Drawing on letters, diaries, newspapers, and court records, Dr. Newell recovers the slaves' own stories and shows how they influenced New England society in crucial ways. Dr. Newell also explains how slavery linked the fate of Africans and Indians. The trade in Indian captives connected New England to Caribbean and Atlantic slave economies. Indians labored on sugar plantations in Jamaica, tended fields in the Azores, and rowed English naval galleys in Tangier. Indian slaves outnumbered Africans in New England before 1700, but the balance soon shifted. Fearful of the growing African population, local governments stripped Indian and African servants and slaves of legal rights and personal freedoms. Nevertheless, because Indians remained a significant part of the slave population, the New England colonies did not adopt all of the rigid racial laws typical of slave societies in Virginia and Barbados. Newell finds that second- and third-generation Indian slaves fought their enslavement and claimed citizenship in cases that had implications for all enslaved peoples in eighteenth-century America.

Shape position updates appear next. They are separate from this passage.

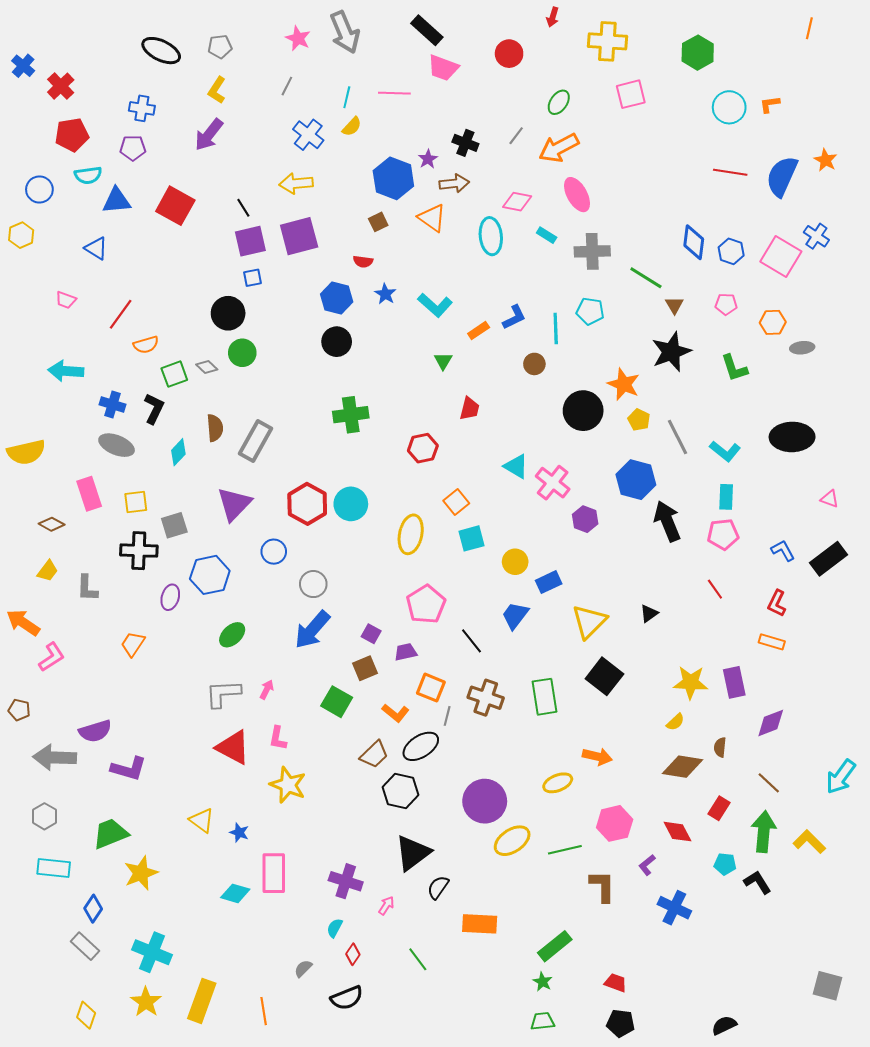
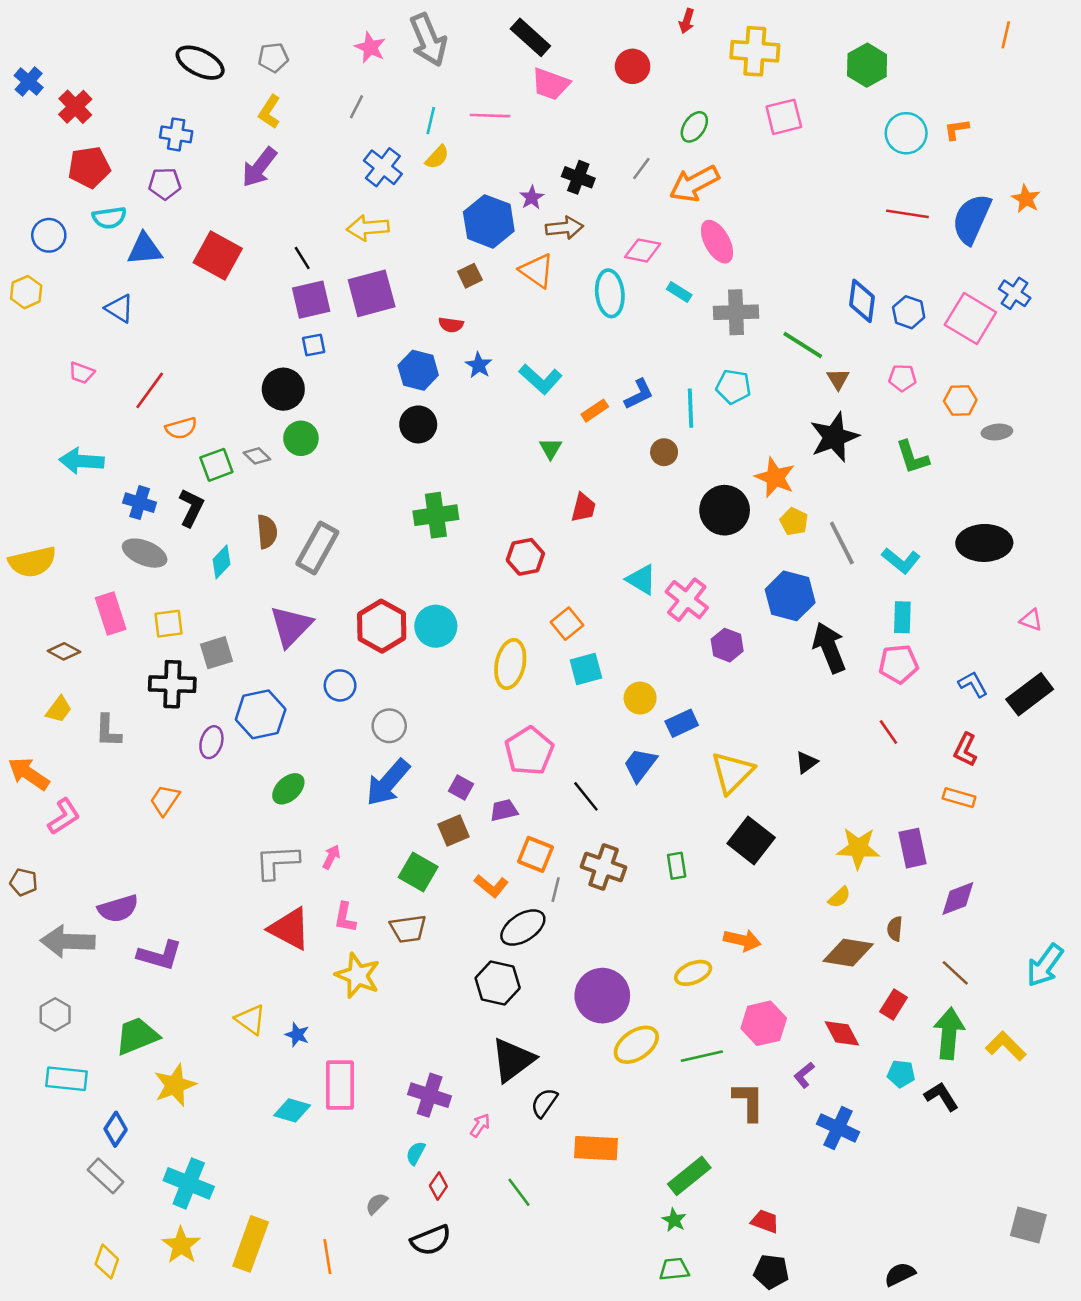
green rectangle: (545, 697) -> (677, 866), size x0.6
brown trapezoid: (374, 754) -> (408, 929), moved, turned 36

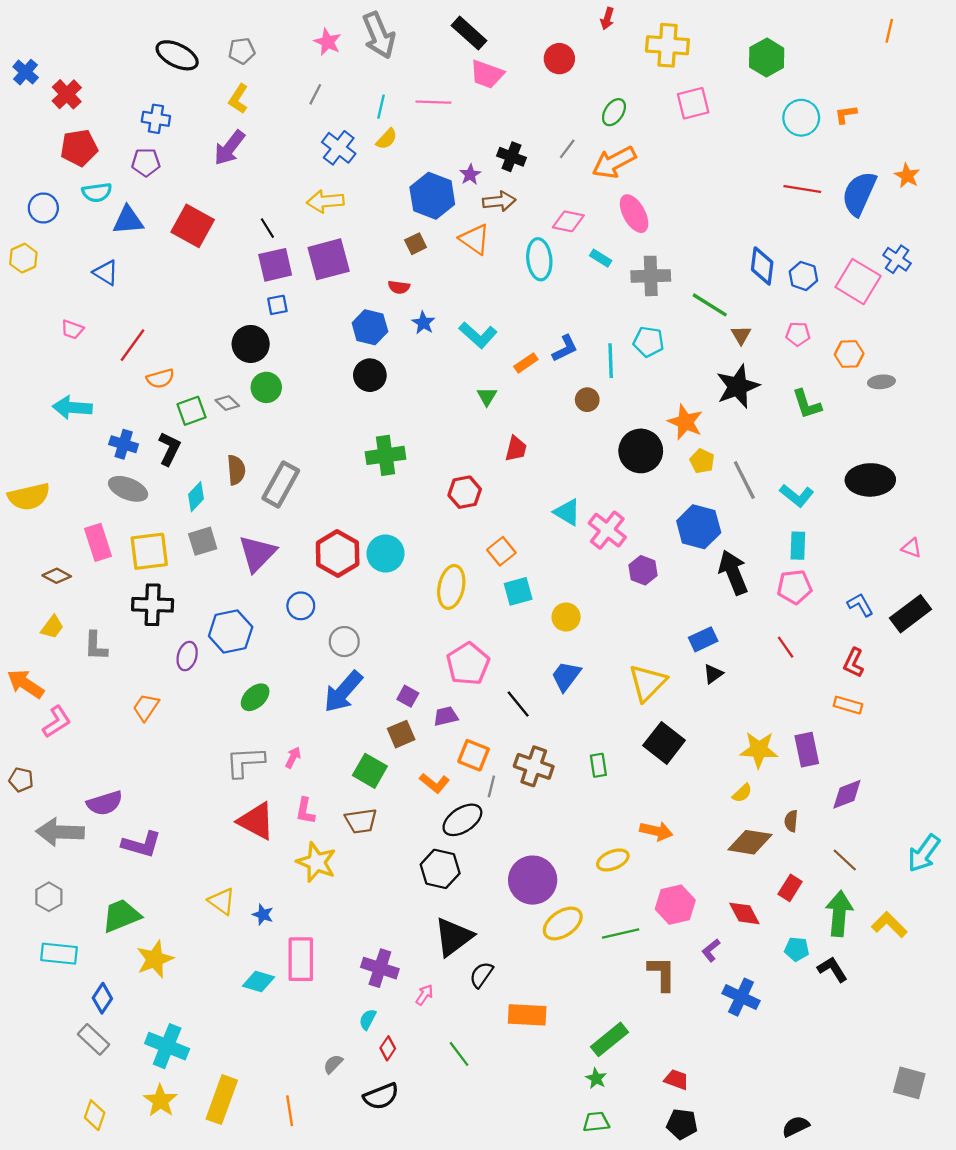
yellow square: (169, 624) -> (149, 551), size x1.5
gray square: (216, 653) -> (203, 541), moved
blue rectangle: (682, 723) -> (703, 639), moved

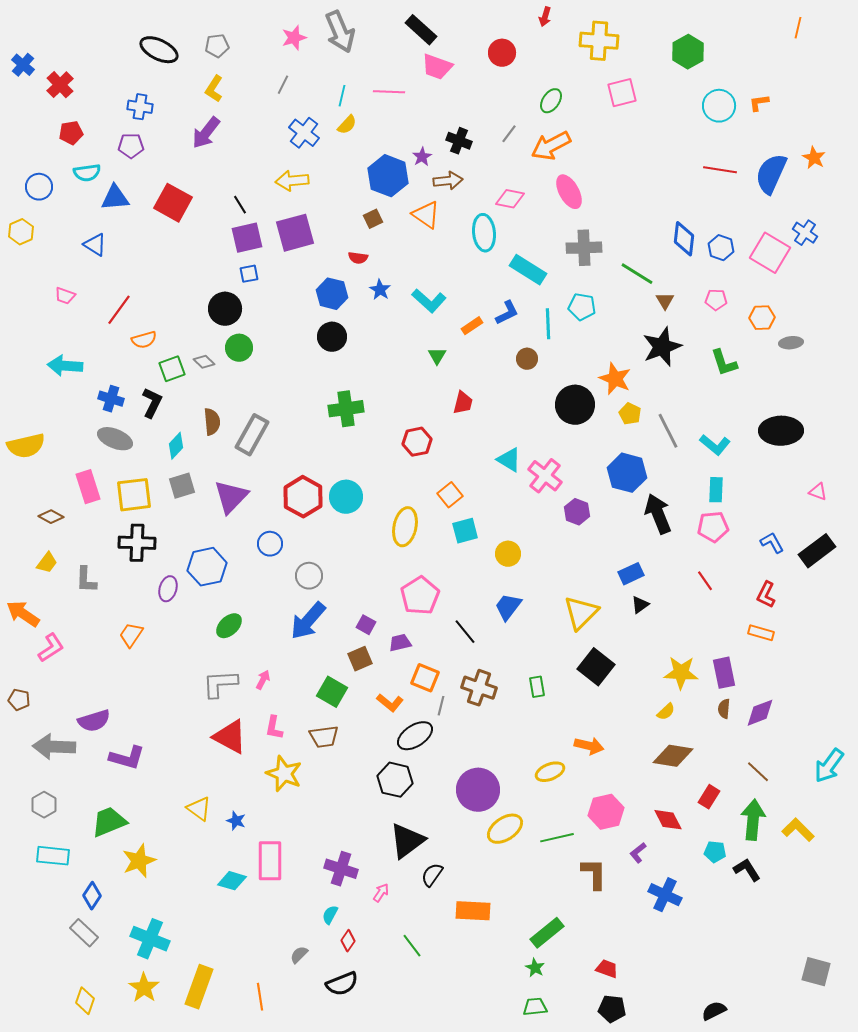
pink star: (328, 42) -> (294, 38), turned 30
red pentagon: (79, 148) -> (71, 133), size x0.7
cyan rectangle: (601, 258) -> (528, 270), moved, size x1.8
brown semicircle: (791, 821) -> (724, 709), moved

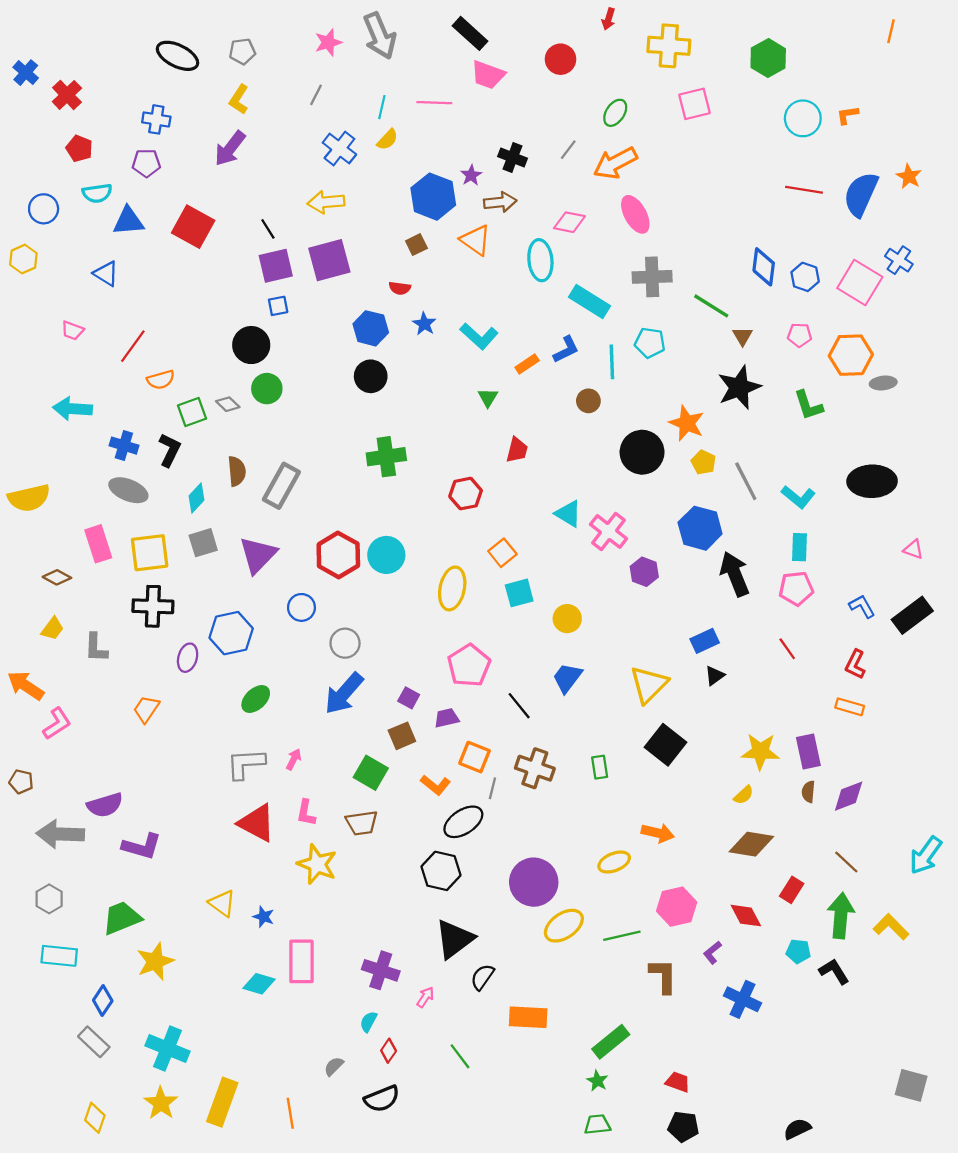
red pentagon: (71, 133) -> (79, 149), turned 30
orange hexagon: (762, 318) -> (851, 355), size x1.5

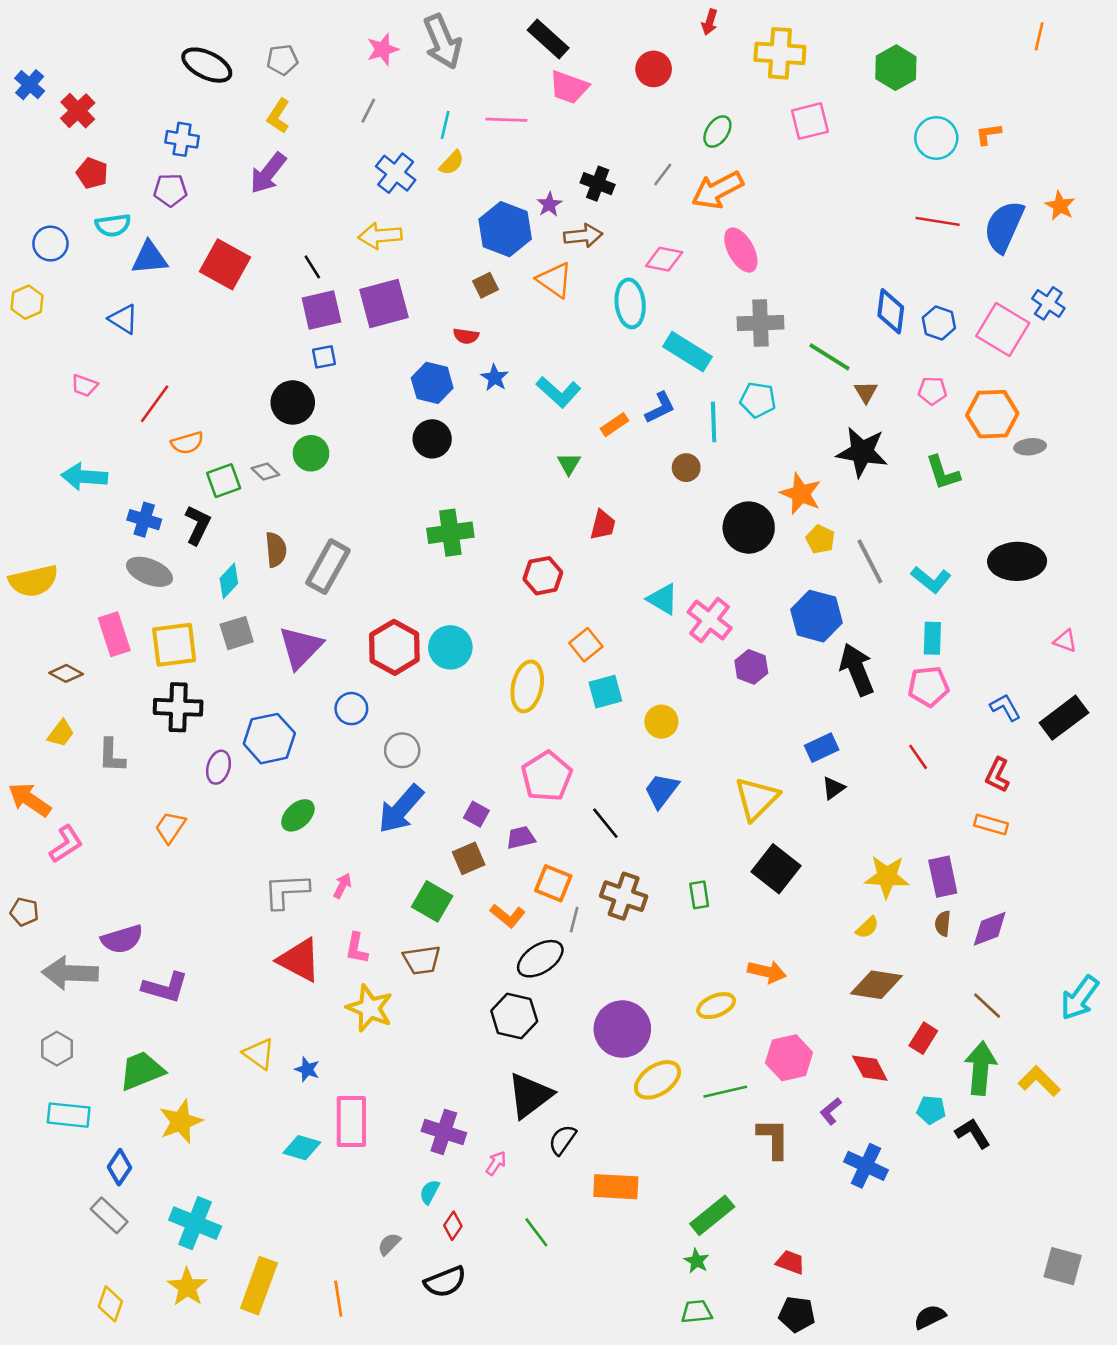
black star: (739, 387) -> (862, 452), turned 30

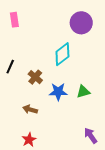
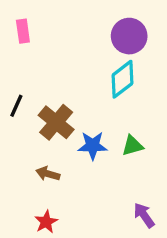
cyan diamond: (62, 54) -> (122, 79), moved
brown cross: (35, 77) -> (56, 122), size x1.5

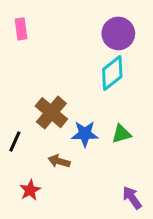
black line: (16, 106) -> (15, 141), moved
brown arrow: (48, 174) -> (59, 161), moved
red star: (46, 222) -> (30, 190), moved

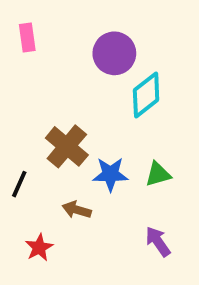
purple circle: (118, 33) -> (114, 53), moved
purple arrow: (132, 198) -> (158, 242), moved

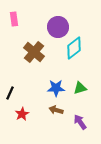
brown cross: (67, 146) -> (34, 52), moved
brown arrow: (77, 210) -> (56, 110), moved
red star: (39, 247) -> (22, 114), moved

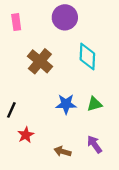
purple circle: (58, 27) -> (65, 17), moved
cyan diamond: (74, 48) -> (87, 57), turned -50
brown arrow: (56, 110) -> (62, 151), moved

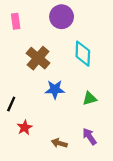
blue star: (66, 104) -> (55, 89), moved

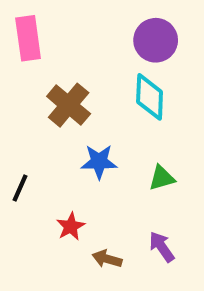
purple circle: (62, 17) -> (156, 40), moved
pink rectangle: (16, 21) -> (28, 38), size x1.5
red star: (25, 127) -> (71, 226), moved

Thanks to the Archaeological Institute of America and the generosity of an anonymous donor, admission to the 2017 The Archaeology of Confinement presentation series is free and open to the public. Regular admission fees apply for guests who wish to visit the museum and village before or after each presentation. Seating is available on a first-come, first-served basis. Pastries will be provided; guests are welcome to bring a beverage.